La FIDH, membre de la Coalition Sports For Rights, a mené sans relâche une intense campagne de plaidoyer, notamment auprès du Conseil de l’Europe, afin de dénoncer l’impitoyable répression dont est victime la société civile en Azerbaïdjan. Malgré les décisions récentes de commuer les peines de Leyla et Arif Yunus, qui sont un pas dans la bonne direction, la justice reste vague , tant pour eux que pour toutes celles et tous ceux qui critiquent le gouvernement du Président Aliyev et qui font face à de lourdes peines, ou même, qui ont été assassinés. La FIDH va poursuivre son action, notamment par l’intermédiaire de l’Observatoire pour la Protection des Défenseurs des Droits Humains (FIDH-OMCT), pour obtenir la libération sans condition de tous les autres défenseurs des droits humains détenus de manière arbitraire en Azerbaïdjan, et notamment : Khadija Ismailova, Intigam Aliyev, Rasul Jafarov, Anar Mammadli, Hilal Mammadov et Rauf Mirqadirov.

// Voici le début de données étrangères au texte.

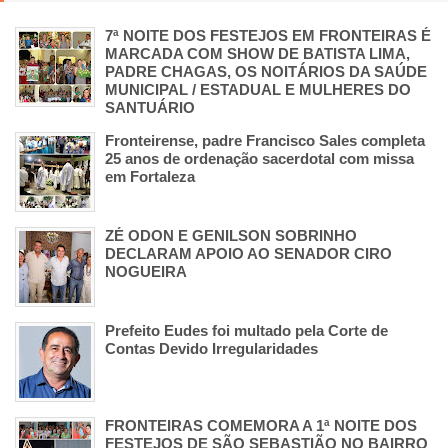
7ª NOITE DOS FESTEJOS EM FRONTEIRAS É
MARCADA COM SHOW DE BATISTA LIMA,
PADRE CHAGAS, OS NOITÁRIOS DA SAÚDE
MUNICIPAL / ESTADUAL E MULHERES DO
SANTUÁRIO
Fronteirense, padre Francisco Sales completa
25 anos de ordenação sacerdotal com missa
em Fortaleza
ZÉ ODON E GENILSON SOBRINHO
DECLARAM APOIO AO SENADOR CIRO
NOGUEIRA
Prefeito Eudes foi multado pela Corte de
Contas Devido Irregularidades
FRONTEIRAS COMEMORA A 1ª NOITE DOS
FESTEJOS DE SÃO SEBASTIÃO NO BAIRRO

Contexte : l’Azerbaïdjan est devenu membre du Conseil de l’Europe en 2001. Les Etats membres du Conseil de l’Europe doivent ratifier la Convention Européenne des Droits de l’Homme et s’engagent à exécuter les décisions de la Cour basée à Strasbourg. Le Conseil de l’Europe avait déjà suspendu sa participation au Groupe de Travail sur les Droits Humains en Azerbaïdjan au mois d’octobre, faisant écho aux recommandationsémises au cours des mois précédents compte-tenu de l’incapacité de ce groupe à améliorer la situation des défenseurs des droits humains dans le pays. En juin 2015, l’Assemblée Parlementaire du Conseil de l’Europe avait adopté une résolution phare – et substantiellement amendée – condamnant la répression dont est victime la société civile en Azerbaïdjan, et demandant instamment aux autorités de mettre un terme au harcèlement systématique des défenseurs des droits humains, et de réviser sa législation sur les ONG, comme recommandé par la Commission de Venise. Cette résolution est en grande partie restée lettre morte.